Assignment of global variables deleted by their RHS in strict mode

Allen Wirfs-Brock allen at
Wed Aug 26 23:05:46 UTC 2015

On Aug 26, 2015, at 3:17 PM, Mark S. Miller wrote:

> On Wed, Aug 26, 2015 at 2:55 PM, Kevin Gibbons <kevin at> wrote:
> See the following test262 test: (and related tests with update / compound assignment).
> In short, it is possible to have a Reference to a global variable which has been deleted. Normally, bare assignments to undeclared variables in strict mode cause ReferenceErrors. However, calling PutValue on a reference to a global variable which has been deleted since the reference was created does not throw a ReferenceError in strict mode, even though, *at the time of writing*, that variable does not exist.
> As far as I can tell, this is true in ES5 as well as ES6, but none of {V8, SpiderMonkey, JavaScriptCore, Nashorn} get it right. This is consistent and makes sense, but is it intentional?
> Hmmm, interesting. It was not the intention of the strict mode design to allow this to slip by without a thrown error. If we had explicitly considered this issue during the early strict mode design, we definitely would have made this a thrown error of some sort.

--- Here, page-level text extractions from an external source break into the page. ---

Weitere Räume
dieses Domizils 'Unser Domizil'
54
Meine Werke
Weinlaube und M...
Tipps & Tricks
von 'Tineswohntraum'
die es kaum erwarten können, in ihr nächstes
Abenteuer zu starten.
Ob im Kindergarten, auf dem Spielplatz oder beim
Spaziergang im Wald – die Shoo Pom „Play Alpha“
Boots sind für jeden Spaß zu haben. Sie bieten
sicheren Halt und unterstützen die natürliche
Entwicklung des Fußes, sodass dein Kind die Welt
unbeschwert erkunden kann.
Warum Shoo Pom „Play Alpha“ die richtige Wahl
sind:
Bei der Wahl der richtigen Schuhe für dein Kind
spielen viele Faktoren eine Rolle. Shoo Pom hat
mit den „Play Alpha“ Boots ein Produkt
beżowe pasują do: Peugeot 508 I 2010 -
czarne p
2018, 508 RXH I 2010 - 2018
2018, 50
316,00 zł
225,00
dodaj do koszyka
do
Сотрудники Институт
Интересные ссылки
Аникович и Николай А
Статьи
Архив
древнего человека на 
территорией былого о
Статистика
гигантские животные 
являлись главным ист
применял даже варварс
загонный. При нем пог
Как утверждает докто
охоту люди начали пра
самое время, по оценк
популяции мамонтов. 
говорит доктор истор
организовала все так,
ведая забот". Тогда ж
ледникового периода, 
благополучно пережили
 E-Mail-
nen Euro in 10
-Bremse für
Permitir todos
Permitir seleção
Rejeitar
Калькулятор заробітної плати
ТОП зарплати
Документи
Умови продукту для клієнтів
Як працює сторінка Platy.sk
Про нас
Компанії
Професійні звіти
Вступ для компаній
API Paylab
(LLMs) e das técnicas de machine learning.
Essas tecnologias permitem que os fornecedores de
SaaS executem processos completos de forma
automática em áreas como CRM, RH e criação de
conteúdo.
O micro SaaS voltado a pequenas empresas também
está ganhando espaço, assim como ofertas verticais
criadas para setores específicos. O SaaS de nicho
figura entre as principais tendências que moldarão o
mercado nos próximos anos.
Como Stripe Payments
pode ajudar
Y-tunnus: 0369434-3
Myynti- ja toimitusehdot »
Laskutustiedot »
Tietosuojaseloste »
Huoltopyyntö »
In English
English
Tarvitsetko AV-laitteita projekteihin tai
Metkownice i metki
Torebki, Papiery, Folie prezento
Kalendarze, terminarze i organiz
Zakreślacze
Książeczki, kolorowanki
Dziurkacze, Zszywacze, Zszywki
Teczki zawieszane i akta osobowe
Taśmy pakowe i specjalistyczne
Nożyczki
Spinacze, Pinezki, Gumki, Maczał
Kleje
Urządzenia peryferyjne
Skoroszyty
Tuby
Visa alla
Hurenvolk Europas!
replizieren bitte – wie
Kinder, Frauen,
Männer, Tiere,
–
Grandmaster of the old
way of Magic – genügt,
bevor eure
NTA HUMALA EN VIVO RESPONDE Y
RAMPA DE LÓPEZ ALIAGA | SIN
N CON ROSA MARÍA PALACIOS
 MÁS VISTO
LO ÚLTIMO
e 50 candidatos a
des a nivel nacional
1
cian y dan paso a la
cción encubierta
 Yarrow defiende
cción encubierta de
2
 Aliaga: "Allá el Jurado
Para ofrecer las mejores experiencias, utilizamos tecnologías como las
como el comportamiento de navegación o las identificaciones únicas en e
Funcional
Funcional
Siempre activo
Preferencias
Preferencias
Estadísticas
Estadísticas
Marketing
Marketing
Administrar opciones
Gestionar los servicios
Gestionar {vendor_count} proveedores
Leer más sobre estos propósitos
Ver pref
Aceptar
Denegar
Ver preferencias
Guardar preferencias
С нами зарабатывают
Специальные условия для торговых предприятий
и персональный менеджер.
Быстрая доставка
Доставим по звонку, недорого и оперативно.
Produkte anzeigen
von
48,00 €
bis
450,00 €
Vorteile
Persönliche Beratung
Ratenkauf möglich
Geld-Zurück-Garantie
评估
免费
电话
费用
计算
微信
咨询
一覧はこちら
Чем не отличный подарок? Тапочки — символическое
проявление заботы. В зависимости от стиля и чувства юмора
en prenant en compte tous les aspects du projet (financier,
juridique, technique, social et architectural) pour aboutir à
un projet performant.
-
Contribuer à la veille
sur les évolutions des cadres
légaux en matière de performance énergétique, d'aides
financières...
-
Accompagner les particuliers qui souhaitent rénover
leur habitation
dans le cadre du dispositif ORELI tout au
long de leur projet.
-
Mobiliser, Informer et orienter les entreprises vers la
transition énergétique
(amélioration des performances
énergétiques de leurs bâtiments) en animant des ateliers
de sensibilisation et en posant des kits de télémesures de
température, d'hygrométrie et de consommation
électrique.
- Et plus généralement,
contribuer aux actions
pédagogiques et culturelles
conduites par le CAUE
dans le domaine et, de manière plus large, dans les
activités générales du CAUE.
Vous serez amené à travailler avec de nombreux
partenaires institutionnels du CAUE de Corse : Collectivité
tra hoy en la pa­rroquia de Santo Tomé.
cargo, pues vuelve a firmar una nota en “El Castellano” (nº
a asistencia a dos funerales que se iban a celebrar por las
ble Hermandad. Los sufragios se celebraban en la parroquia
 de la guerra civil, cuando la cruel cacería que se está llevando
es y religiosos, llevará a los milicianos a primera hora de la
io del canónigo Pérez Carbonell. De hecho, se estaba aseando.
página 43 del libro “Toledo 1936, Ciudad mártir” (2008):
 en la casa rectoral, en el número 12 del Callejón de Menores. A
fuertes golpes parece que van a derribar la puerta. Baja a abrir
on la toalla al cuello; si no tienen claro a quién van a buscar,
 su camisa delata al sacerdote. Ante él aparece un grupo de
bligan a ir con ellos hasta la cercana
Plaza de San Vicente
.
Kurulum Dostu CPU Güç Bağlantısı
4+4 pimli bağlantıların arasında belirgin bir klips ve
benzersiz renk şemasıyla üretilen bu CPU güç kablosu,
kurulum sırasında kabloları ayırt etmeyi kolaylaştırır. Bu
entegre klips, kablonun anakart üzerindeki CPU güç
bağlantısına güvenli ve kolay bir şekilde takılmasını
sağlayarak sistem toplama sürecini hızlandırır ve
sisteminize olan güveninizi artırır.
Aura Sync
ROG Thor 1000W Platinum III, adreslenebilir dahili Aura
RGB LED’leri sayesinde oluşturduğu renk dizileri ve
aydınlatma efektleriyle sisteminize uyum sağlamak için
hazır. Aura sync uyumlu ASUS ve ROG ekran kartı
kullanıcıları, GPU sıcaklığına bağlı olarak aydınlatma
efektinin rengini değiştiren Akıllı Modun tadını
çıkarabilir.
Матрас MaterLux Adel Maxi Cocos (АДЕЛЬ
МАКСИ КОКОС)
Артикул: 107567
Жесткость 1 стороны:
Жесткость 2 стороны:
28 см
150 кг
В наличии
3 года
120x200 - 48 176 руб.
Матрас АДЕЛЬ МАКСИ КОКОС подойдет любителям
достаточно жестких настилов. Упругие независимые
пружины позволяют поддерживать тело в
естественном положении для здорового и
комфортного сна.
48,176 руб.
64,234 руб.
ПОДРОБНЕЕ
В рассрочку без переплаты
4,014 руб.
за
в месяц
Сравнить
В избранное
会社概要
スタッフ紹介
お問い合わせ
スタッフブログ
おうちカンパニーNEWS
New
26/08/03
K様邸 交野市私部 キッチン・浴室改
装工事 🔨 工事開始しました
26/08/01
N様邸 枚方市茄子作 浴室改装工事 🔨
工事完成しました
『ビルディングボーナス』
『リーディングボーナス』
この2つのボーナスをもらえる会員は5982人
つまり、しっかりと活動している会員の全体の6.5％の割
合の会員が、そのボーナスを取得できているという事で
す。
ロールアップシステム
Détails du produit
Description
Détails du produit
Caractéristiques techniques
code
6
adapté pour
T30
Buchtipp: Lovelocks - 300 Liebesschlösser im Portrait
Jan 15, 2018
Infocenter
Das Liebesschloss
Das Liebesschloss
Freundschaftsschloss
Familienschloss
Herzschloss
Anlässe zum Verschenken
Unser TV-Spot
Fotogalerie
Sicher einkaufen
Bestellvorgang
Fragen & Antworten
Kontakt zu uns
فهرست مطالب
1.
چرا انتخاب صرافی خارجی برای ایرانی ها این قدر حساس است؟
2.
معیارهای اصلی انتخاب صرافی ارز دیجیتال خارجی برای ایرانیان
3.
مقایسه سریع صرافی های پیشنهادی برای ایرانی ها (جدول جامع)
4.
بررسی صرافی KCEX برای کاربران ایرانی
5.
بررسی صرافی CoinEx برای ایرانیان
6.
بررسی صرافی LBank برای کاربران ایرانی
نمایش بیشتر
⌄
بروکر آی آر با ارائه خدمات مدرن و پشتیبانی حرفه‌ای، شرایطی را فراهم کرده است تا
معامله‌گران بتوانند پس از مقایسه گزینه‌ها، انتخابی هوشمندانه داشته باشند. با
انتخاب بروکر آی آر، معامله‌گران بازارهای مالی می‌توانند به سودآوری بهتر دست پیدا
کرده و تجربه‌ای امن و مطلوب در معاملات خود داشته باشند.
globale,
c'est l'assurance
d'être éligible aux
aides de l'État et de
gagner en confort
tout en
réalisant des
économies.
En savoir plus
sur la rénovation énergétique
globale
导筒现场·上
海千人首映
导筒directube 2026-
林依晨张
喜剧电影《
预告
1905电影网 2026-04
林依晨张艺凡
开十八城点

ReferenceError sounds good to me, but I can't say that we would not have decided on TypeError. Either seems plausible enough.
> I agree that the silent failure implied by the current spec is buggy. Please file a bug against the ES6 spec. We should correct this at least in the errata.

A fix for this would be in, insert between the current steps 4 and 5:

4.5  If S is true, then
        a.   Let stillHasBinding be ObjRec.HasBinding(N).
        b.   ReturnIfAbrupt(stillHasBinding).
        c.   If stillHasBinding is false,  throw a ReferenceError exception.